Pedagogy Postcard #14: I teach it; you teach it back

A series of short posts about specific elements of teaching practice that I think are effective and make life interesting. Some are based on my own lessons and others are borrowed from lessons I’ve observed.


This is a tried and tested method that scores well in the Hattie effect-size rankings.  It’s a process with a great deal of potential.  From my experience, it works best when students are asked to go beyond explaining something they’ve understood themselves; they are actually asked to teach it so that other students also understand.   As we all know, when preparing to teach a set of concepts, it requires deeper understanding than a straight-forward explanation might; at the very least it demands a greater level of clarity in the way the explanation is communicated.
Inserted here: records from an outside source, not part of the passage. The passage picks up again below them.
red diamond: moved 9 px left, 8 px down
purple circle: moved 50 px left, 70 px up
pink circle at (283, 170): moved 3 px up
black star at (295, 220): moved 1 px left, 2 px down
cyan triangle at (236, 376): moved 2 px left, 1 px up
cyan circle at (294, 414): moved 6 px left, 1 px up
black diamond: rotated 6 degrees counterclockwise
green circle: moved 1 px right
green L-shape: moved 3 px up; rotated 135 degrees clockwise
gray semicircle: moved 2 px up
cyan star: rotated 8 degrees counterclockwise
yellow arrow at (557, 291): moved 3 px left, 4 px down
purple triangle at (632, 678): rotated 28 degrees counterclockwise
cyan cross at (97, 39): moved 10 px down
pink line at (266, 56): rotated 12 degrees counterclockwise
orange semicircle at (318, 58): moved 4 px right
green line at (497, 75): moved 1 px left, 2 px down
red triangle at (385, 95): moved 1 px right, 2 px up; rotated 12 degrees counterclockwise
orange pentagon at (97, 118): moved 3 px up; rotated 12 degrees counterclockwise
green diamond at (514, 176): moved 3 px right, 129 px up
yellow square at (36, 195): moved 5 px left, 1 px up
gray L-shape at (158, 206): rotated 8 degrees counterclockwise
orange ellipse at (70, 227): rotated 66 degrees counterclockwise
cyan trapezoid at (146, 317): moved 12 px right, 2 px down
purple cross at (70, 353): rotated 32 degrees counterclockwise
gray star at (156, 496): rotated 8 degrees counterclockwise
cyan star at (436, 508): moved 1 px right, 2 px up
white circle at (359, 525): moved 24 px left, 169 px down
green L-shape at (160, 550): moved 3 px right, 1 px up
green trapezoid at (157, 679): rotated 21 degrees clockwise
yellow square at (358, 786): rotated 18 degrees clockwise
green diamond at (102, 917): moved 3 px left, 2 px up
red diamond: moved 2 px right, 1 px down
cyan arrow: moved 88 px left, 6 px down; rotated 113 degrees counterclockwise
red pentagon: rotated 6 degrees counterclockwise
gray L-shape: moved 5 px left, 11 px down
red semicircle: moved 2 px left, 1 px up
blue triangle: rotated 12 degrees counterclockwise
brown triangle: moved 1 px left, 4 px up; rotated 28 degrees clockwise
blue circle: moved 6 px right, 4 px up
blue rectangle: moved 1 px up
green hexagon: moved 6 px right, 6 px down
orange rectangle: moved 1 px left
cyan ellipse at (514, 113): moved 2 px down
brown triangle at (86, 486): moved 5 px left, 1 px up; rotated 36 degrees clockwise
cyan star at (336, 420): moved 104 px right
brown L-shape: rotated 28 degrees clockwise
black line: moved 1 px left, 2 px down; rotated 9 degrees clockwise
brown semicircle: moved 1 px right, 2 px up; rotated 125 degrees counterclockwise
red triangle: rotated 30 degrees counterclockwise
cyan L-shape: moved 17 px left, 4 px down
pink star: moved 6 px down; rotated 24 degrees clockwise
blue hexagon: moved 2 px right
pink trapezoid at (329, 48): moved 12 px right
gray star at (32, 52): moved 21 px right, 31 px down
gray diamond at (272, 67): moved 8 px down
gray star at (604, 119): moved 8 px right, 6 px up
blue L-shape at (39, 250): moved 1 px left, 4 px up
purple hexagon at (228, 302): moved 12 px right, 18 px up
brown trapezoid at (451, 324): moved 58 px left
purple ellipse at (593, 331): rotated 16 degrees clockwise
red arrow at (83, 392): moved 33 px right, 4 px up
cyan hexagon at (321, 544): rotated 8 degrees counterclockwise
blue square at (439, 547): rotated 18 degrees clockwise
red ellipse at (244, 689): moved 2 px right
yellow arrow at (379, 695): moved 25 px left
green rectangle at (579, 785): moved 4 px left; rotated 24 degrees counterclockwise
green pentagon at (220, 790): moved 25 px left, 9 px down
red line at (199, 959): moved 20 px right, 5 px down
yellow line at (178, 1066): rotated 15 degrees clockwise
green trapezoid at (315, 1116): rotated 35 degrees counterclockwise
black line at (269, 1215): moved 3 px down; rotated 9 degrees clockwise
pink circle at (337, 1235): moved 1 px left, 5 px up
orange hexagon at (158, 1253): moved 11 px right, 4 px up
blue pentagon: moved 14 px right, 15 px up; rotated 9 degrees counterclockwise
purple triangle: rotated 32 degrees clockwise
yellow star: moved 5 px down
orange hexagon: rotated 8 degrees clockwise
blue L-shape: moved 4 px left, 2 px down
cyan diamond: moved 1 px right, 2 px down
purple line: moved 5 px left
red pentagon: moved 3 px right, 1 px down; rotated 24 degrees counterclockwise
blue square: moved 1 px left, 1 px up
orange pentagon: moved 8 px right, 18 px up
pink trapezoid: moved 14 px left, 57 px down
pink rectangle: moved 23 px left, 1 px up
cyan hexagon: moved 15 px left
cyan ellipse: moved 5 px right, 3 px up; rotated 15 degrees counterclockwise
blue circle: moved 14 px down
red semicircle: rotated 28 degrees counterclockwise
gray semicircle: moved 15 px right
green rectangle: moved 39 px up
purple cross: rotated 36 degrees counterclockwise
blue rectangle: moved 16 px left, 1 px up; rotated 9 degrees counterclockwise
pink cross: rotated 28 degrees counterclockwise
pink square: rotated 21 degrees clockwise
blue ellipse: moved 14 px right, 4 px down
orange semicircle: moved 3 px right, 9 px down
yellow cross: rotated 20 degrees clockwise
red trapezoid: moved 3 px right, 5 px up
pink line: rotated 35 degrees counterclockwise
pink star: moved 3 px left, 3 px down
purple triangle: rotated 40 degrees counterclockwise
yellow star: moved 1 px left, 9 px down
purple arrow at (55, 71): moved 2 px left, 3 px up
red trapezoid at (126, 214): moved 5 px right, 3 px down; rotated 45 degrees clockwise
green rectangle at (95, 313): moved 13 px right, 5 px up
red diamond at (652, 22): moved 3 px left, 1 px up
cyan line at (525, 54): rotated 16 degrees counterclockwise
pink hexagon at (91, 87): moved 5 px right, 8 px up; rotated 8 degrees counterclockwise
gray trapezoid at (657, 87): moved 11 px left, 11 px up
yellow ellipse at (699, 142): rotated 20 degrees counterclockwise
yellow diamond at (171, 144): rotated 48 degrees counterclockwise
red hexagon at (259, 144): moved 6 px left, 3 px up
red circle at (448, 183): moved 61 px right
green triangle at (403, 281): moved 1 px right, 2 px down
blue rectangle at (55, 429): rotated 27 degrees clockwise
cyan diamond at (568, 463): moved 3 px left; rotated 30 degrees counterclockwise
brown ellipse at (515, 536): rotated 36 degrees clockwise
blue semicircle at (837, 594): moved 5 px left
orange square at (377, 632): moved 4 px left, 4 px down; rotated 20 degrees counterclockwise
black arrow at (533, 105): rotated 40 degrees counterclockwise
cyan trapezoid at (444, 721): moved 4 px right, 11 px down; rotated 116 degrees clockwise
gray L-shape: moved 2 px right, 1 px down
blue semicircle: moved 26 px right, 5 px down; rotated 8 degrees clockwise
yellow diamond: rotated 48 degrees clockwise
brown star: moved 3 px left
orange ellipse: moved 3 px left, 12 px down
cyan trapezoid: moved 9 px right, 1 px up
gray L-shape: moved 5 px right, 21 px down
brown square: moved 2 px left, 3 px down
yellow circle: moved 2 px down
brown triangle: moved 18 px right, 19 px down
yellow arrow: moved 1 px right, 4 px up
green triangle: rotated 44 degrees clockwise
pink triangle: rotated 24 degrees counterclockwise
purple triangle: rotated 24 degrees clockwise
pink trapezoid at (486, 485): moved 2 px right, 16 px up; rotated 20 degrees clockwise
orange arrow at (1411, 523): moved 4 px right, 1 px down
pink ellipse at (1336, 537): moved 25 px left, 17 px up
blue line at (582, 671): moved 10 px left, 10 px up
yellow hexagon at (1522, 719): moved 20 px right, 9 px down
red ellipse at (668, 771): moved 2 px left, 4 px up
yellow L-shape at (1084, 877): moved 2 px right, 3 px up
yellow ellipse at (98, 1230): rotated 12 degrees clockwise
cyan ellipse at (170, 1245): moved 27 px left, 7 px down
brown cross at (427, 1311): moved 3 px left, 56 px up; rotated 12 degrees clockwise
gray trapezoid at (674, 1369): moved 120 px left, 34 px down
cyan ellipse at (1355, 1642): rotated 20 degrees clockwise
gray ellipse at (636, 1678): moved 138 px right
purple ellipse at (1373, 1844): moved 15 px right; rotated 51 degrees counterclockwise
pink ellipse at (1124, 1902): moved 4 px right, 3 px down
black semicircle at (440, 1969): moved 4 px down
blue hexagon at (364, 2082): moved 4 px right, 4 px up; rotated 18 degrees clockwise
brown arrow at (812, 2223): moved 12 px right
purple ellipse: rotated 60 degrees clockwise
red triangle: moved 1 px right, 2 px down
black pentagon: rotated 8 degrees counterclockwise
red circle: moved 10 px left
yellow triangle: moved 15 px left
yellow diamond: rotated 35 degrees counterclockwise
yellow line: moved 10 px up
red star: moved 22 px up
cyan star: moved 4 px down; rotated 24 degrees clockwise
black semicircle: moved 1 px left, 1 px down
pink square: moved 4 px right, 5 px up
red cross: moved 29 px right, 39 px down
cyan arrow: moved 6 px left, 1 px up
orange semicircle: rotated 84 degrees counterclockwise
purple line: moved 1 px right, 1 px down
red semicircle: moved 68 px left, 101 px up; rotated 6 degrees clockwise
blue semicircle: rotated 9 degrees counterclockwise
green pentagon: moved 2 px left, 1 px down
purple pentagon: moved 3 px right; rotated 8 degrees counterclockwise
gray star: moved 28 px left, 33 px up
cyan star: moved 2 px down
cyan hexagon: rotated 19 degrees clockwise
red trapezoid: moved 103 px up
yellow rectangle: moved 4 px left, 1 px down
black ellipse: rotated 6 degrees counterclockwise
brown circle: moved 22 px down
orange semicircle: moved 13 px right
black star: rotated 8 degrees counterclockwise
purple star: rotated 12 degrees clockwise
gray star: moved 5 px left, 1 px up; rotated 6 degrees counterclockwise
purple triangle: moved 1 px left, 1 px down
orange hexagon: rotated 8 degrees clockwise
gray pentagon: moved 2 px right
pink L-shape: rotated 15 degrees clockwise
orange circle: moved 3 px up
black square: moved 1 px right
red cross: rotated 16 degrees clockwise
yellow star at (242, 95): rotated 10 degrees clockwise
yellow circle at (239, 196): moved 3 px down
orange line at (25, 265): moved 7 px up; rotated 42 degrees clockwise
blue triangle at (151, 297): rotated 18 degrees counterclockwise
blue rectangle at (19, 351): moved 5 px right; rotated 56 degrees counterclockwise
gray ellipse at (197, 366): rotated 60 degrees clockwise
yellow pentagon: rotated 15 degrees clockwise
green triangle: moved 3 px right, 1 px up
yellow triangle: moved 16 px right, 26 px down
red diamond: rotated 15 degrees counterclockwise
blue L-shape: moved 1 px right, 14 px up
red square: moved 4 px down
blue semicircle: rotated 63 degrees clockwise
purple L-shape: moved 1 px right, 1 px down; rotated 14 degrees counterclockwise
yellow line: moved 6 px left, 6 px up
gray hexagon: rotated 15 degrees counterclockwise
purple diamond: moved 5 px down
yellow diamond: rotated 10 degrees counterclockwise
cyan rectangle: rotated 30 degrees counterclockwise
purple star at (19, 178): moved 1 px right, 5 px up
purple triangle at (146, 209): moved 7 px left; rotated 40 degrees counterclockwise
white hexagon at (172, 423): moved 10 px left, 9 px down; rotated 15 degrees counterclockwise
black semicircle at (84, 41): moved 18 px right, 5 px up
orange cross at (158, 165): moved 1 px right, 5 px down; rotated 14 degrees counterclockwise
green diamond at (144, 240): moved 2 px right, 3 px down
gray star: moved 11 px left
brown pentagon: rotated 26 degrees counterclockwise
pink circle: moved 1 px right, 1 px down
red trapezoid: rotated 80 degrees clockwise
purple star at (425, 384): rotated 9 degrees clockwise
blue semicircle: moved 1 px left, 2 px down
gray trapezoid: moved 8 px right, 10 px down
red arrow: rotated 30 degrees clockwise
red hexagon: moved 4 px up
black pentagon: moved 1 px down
For example, my son’s class in Year 4 had a lovely exercise to help them learn the language of giving instructions. They each had to teach their classmates a skill and write out a full script of everything they needed to say.  My son taught them all how to play the ‘Smoke on the water’ guitar riff during the class group-guitar lesson.  In working out the sequence of notes and how to explain each chord, he reinforced his own knowledge.  The class enjoyed several weeks where they were taught some interesting things by their peers.

I’ve seen this method applied to lots of different subjects and in my own lessons, I find this very useful.  If I am teaching something that requires a more extended exposition, to help ensure students have understood it, I then ask them to prepare to teach it back in the next week or so.  It wouldn’t work for them all to do it so I either select someone specific in advance or ask them all to prepare knowing that I’ll pick someone out to teach it back.  Currently, my Year 13s are getting ready to teach back this bit of physics magic – one of my favourite derivations:

Kinetic theory linked to idea gas laws. One of my favourite bits of physics.
Kinetic theory linked to idea gas laws. One of my favourite bits of physics.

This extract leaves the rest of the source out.